Observability in Production: Logs, Metrics, Traces

# Observability in Production: Logs, Metrics, Traces

Production issue: Latency spiked at 3 AM. By morning, 1000 customers experienced errors. How do you debug?

Without observability: Check error logs (millions of lines). Check metrics dashboard (opaque). Spend 4 hours narrowing down cause.

With observability: Query traces for slowest request. See exactly which service is slow. Drill into logs from that service. Root cause: database query on unindexed column. Fix identified in 10 minutes.

Observability is structured visibility into system behavior.

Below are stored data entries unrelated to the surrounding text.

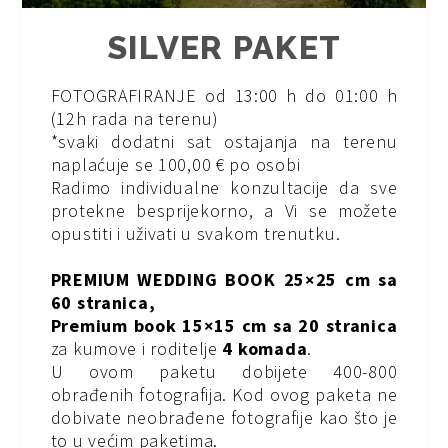
SILVER PAKET
FOTOGRAFIRANJE od 13:00 h do 01:00 h
(12h rada na terenu)
*svaki dodatni sat ostajanja na terenu
naplaćuje se 100,00 € po osobi
Radimo individualne konzultacije da sve
protekne besprijekorno, a Vi se možete
opustiti i uživati u svakom trenutku.
PREMIUM WEDDING BOOK 25×25 cm sa
60 stranica,
Premium book 15×15 cm sa 20 stranica
za kumove i roditelje
4 komada
.
U ovom paketu dobijete 400-800
obrađenih fotografija. Kod ovog paketa ne
dobivate neobrađene fotografije kao što je
to u većim paketima.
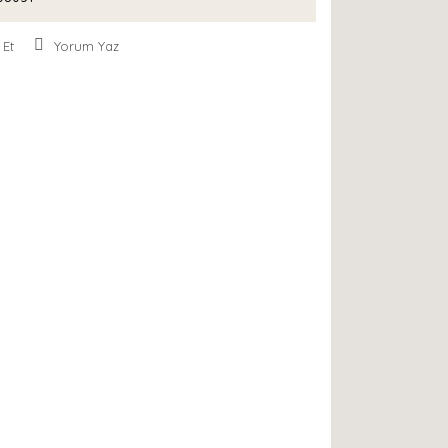
 Et
Yorum Yaz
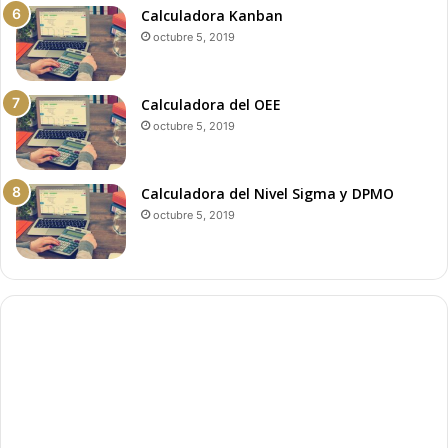
Calculadora Kanban
octubre 5, 2019
Calculadora del OEE
octubre 5, 2019
Calculadora del Nivel Sigma y DPMO
octubre 5, 2019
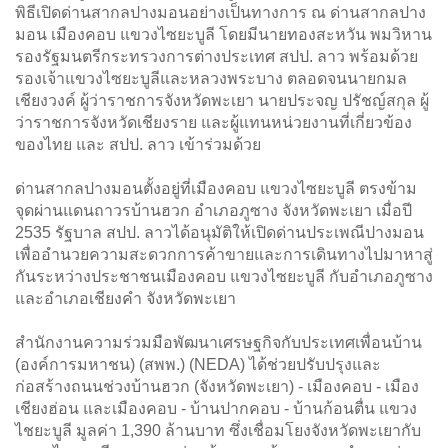
พิธีเปิดด่านสากลปางมอนอย่างเป็นทางการ ณ ด่านสากลปาง
มอน เมืองคอบ แขวงไซยะบูลี โดยมีนายทองสะหวัน พมวิหาน
รองรัฐมนตรีกระทรวงการต่างประเทศ สปป. ลาว พร้อมด้วย
รองเจ้าแขวงไซยะบูลีและหลวงพระบาง ตลอดจนนายกมล
เชียงวงค์ ผู้ว่าราชการจังหวัดพะเยา นายประจญ ปรัชญ์สกุล ผู้
ว่าราชการจังหวัดเชียงราย และผู้แทนหน่วยงานที่เกี่ยวข้อง
ของไทย และ สปป. ลาว เข้าร่วมด้วย
ด่านสากลปางมอนตั้งอยู่ที่เมืองคอบ แขวงไซยะบูลี ตรงข้าม
จุดผ่านแดนถาวรบ้านฮวก อำเภอภูซาง จังหวัดพะเยา เมื่อปี
2535 รัฐบาล สปป. ลาวได้อนุมัติให้เปิดด่านประเพณีปางมอน
เพื่ออำนวยความสะดวกการค้าขายและการเดินทางไปมาหาสู่
กันระหว่างประชาชนเมืองคอบ แขวงไซยะบูลี กับอำเภอภูซาง
และอำเภอเชียงคำ จังหวัดพะเยา
สำนักงานความร่วมมือพัฒนาเศรษฐกิจกับประเทศเพื่อนบ้าน
(องค์การมหาชน) (สพพ.) (NEDA) ได้ช่วยปรับปรุงและ
ก่อสร้างถนนช่วงบ้านฮวก (จังหวัดพะเยา) - เมืองคอบ - เมือง
เชียงฮ่อน และเมืองคอบ - บ้านปากคอบ - บ้านก้อนตื่น แขวง
ไชยะบูลี มูลค่า 1,390 ล้านบาท ซึ่งเชื่อมโยงจังหวัดพะเยากับ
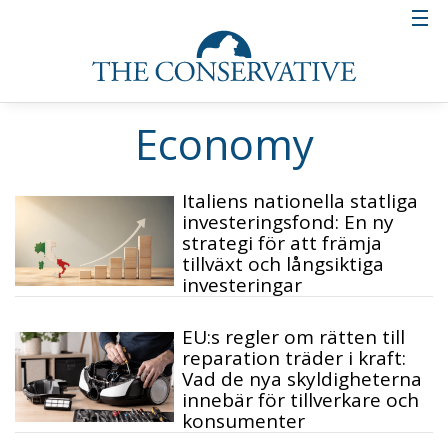
Economy
Italiens nationella statliga
investeringsfond: En ny
strategi för att främja
tillväxt och långsiktiga
investeringar
EU:s regler om rätten till
reparation träder i kraft:
Vad de nya skyldigheterna
innebär för tillverkare och
konsumenter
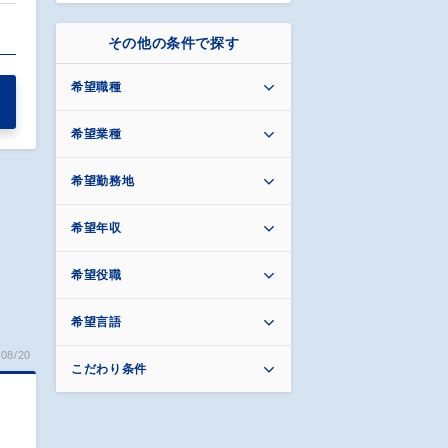
…
その他の条件で探す
希望職種
希望業種
希望勤務地
希望年収
希望役職
希望言語
08/20
こだわり条件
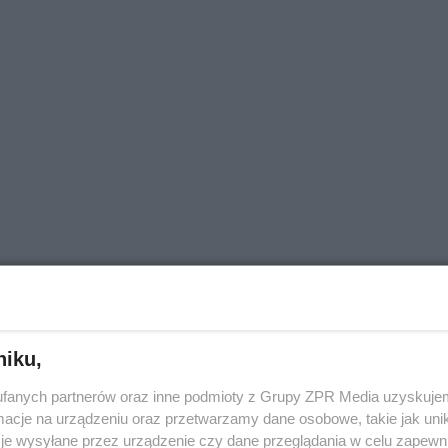
AJNOWSZE
niku,
fanych partnerów oraz inne podmioty z Grupy ZPR Media uzyskujem
cje na urządzeniu oraz przetwarzamy dane osobowe, takie jak unika
je wysyłane przez urządzenie czy dane przeglądania w celu zapewn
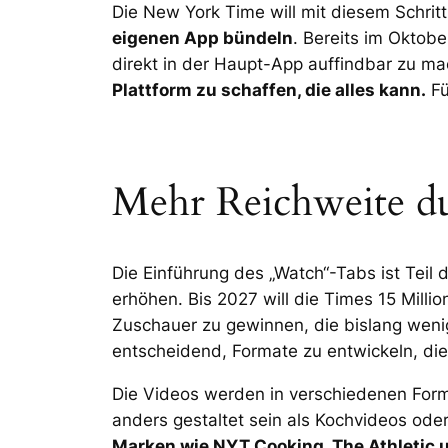
Die New York Time will mit diesem Schritt
eigenen App bündeln
. Bereits im Okto
direkt in der Haupt-App auffindbar zu mac
Plattform zu schaffen, die alles kann.
Fü
Mehr Reichweite d
Die Einführung des „Watch“-Tabs ist Teil
erhöhen. Bis 2027 will die Times 15 Mill
Zuschauer zu gewinnen, die bislang wenig
entscheidend, Formate zu entwickeln, die 
Die Videos werden in verschiedenen Form
anders gestaltet sein als Kochvideos ode
Marken wie NYT Cooking, The Athletic 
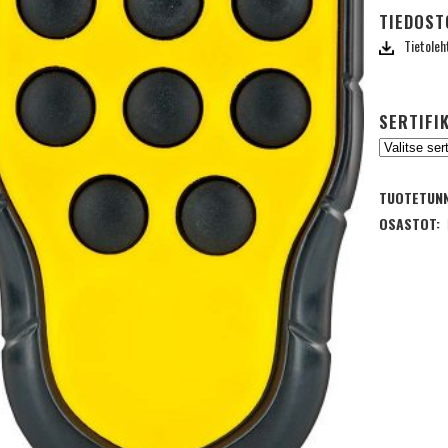
TIEDOST
Tietoleh
SERTIFI
TUOTETUNN
OSASTOT:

Three Pillars of Observability

1. Logs

Discrete events; human-readable; high volume.

**Good log:**

```json { "timestamp": "2026-05-13T03:45:22Z", "level": "ERROR", "message": "Database query timeout", "service": "order-service", "request_id": "req-abc-123", "user_id": 5234, "order_id": 98765, "query": "SELECT * FROM orders WHERE user_id = ?", "duration_ms": 5000, "trace_id": "trace-xyz-789" } ```

Structured logging (JSON) enables filtering, searching, correlating.

**Bad log:**

``` Error occurred at 03:45. Something failed. ```

**Logging best practices:**

Structured (JSON), not unstructured text

Include context (user_id, request_id, service)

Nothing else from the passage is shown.